Segundo Espinosa, a
diferença que existe entre a ideia adequada e a inadequada é sentida em nós por
algo que não é totalmente teórico ou apenas ligado à inteligência livresca,
acadêmica. Segundo ele, a ideia adequada “como que nos segura pela mão e conduz”.
A ideia inadequada, ao contrário, põe-nos à parte e nos isola: nos isola dos outros, nos
isola da compreensão, nos isola de nós mesmos. Ela nos isola sobretudo daquilo
que podemos.
Com-preender:
apreender junto. A ideia adequada nasce da compreensão, e compreender é mais do
que o mero conhecer. Assim, a ideia adequada não nos diz, ordenando: “Eu vou na frente, e você vai
atrás, me seguindo. E não aceito desvios! Mantenha o foco!”. Ela também não nos
diz aonde ir, apenas apontando o caminho e ficando parada, sem nos acompanhar. Diferentemente,
a ideia adequada estende a mão, espera pela nossa, e vai junto, ao lado,
encorajando que caminhemos com nossas próprias pernas, até que nossos passos
compreendam o ritmo dos passos dela e, com esforço cada vez menor, mas sempre
com algum esforço, sigamos em frente, perseverantemente.
Certa vez, antes de
começar uma aula, eu estava hesitante, estanquei. Até que uma ideia adequada
estendeu sua mão para mim. Então, eu a segurei, nasceu a confiança e , agenciado
com a ideia, caminhei. A ideia adequada me auxiliava na compreensão. E toda
ideia adequada fornece a compreensão não apenas dela, mas sobretudo de nós
mesmos.
Era a minha mão esquerda,
a mão do coração, que estava unida à mão
da ideia adequada. Virei para olhar para ela. A minha compreensão dela
então aumentou, pois ela também estava de mão dada com outra ideia, e , através
dela, compreendi essa outra ideia também. E esta igualmente não estava solitária: ela
também estava de mão dada com outra ideia dela diferente. Minha compreensão então aumentou,
pois em primeiro lugar, e antes de tudo, aumentava minha compreensão de mim
mesmo. Eu aumentava não em tamanho ou prepotência, eu aumentava por dentro e,
aumentando eu mesmo, aumentava o caminho. E outra ideia estava unida à esta
última, e esta à outra...de tal modo que
não havia última, apenas meio, processo...Eu fazia parte de uma conexão de
ideias, de um agenciamento de ideias, agenciamento este do qual eu era um elo,
e não um ponto-ego cartesiano.
A primeira ideia foi um
intercessor para mim. Intercessor: “aquele que abre portas”. Reparei então que
a conexão de ideias se estendia ao horizonte, tornando tudo horizonte, e assim
elas me faziam ir para além do aqui e agora. Eu permanecia ligado ao aqui e
agora, contudo o potencializava pelas ideias que se abriam e me conectavam com
o horizonte de ideias. Pois as ideias não são muros ou cercas, elas são e
formam aberturas , horizontamentos,
diria o poeta Manoel de Barros.
Até que reparei, ainda sem olhar, que minha mão direita, que eu supunha sozinha, na verdade não estava só. Havia também outra mão a segurando, de tal modo que eu também conduzia, eu que era, no entanto, conduzido pela conexão de ideias, e não mais apenas por aquela primeira ideia que me tirou do medo, da desconfiança e da limitação.

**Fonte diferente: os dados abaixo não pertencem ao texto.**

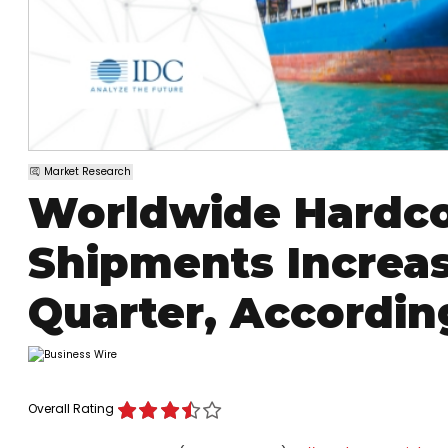
Market Research
Worldwide Hardco
Shipments Increas
Quarter, Accordin
Overall Rating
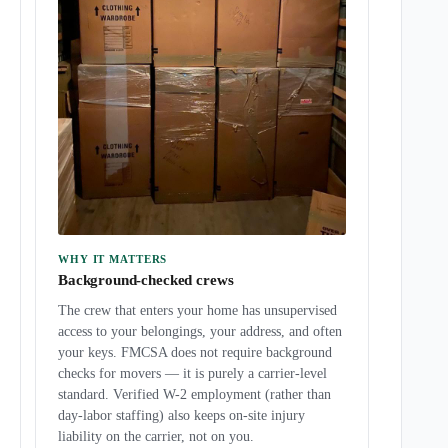
WHY IT MATTERS
Background-checked crews
The crew that enters your home has unsupervised
access to your belongings, your address, and often
your keys. FMCSA does not require background
checks for movers — it is purely a carrier-level
standard. Verified W-2 employment (rather than
day-labor staffing) also keeps on-site injury
liability on the carrier, not on you.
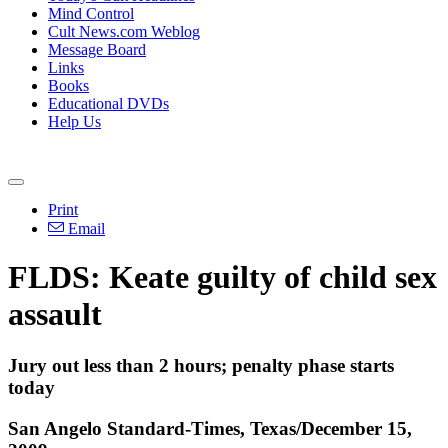
Mind Control
Cult News.com Weblog
Message Board
Links
Books
Educational DVDs
Help Us
Print
Email
FLDS: Keate guilty of child sex
assault
Jury out less than 2 hours; penalty phase starts
today
San Angelo Standard-Times, Texas/December 15,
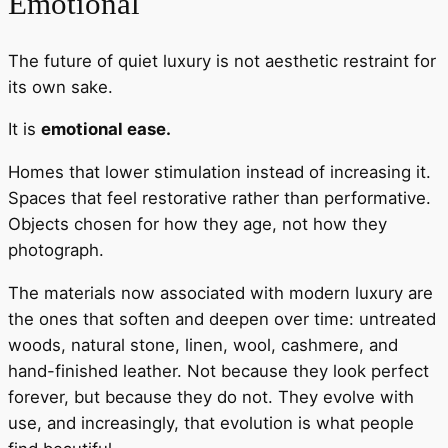
Emotional
The future of quiet luxury is not aesthetic restraint for
its own sake.
It is
emotional ease.
Homes that lower stimulation instead of increasing it.
Spaces that feel restorative rather than performative.
Objects chosen for how they age, not how they
photograph.
The materials now associated with modern luxury are
the ones that soften and deepen over time: untreated
woods, natural stone, linen, wool, cashmere, and
hand-finished leather. Not because they look perfect
forever, but because they do not. They evolve with
use, and increasingly, that evolution is what people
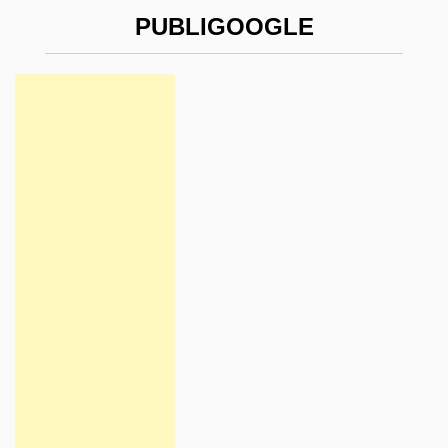
PUBLIGOOGLE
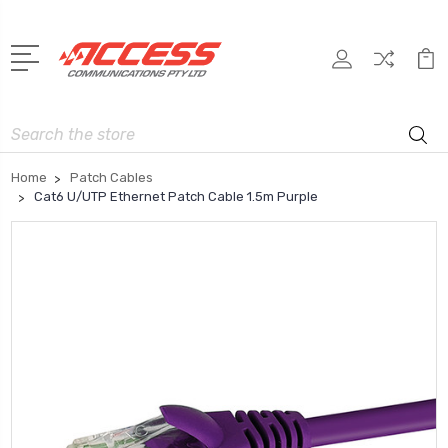
Search
Home
Patch Cables
Cat6 U/UTP Ethernet Patch Cable 1.5m Purple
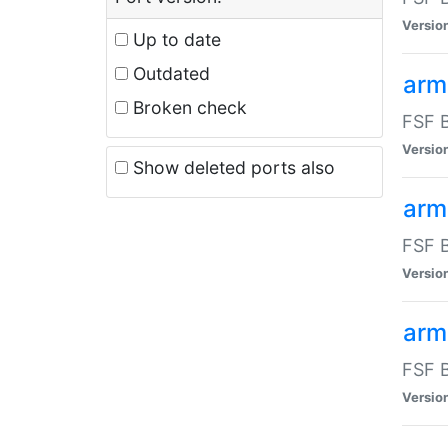
Versio
Up to date
Outdated
arm
Broken check
FSF B
Versio
Show deleted ports also
arm
FSF B
Versio
arm-
FSF B
Versio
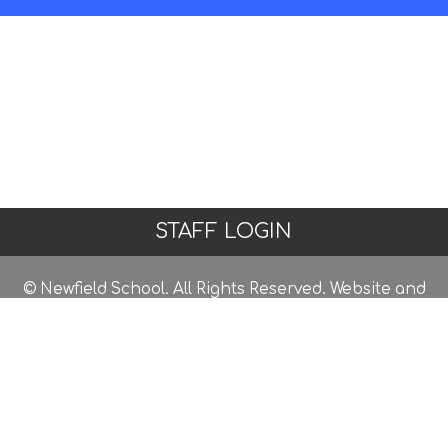
STAFF LOGIN
© Newfield School. All Rights Reserved. Website and
VLE by
School Spider
Website Policy
Cookies Policy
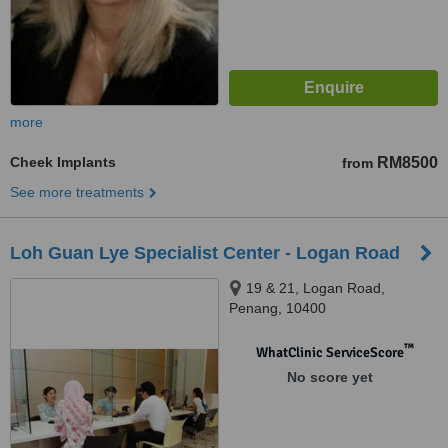
more
Cheek Implants
RM8500
from
See more treatments
Loh Guan Lye Specialist Center - Logan Road
19 & 21, Logan Road,
Penang, 10400
™
WhatClinic ServiceScore
No score yet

A primeira ideia me produziu
um deslimite , como também me produz um deslimite a poesia de Manoel. Virei-me
então para ver quem segurava minha mão e ia também comigo e, através de mim,
alcançava o horizonte. Era uma pessoa que me ouvia. E, ao lado dela, segurando
também sua mão, havia outra pessoa. E
depois outra, e outra...Até que também vi, fazendo parte daquela conexão que
conduz e horizonta , também vi um menino de rua , que largou seu canivete e
confiou dar a mão à educação. Vi também uma criança que, na sua inocência,
imaginava que brincávamos de roda ( e , olhando bem, estávamos mesmo a
brincar...);vi também um indígena, vi depois um homem da lei que, largando os
códigos, deixou-se conduzir pela justiça; vi ainda uma borboleta recém saída de sua metamorfose; vi Manoel de Barros também conectado à
nossa conexão : ele sorria com aquela nossa peraltagem... Tentei ver quem era então o
último daquela conexão, mas parecia não haver, tampouco havia mais o primeiro.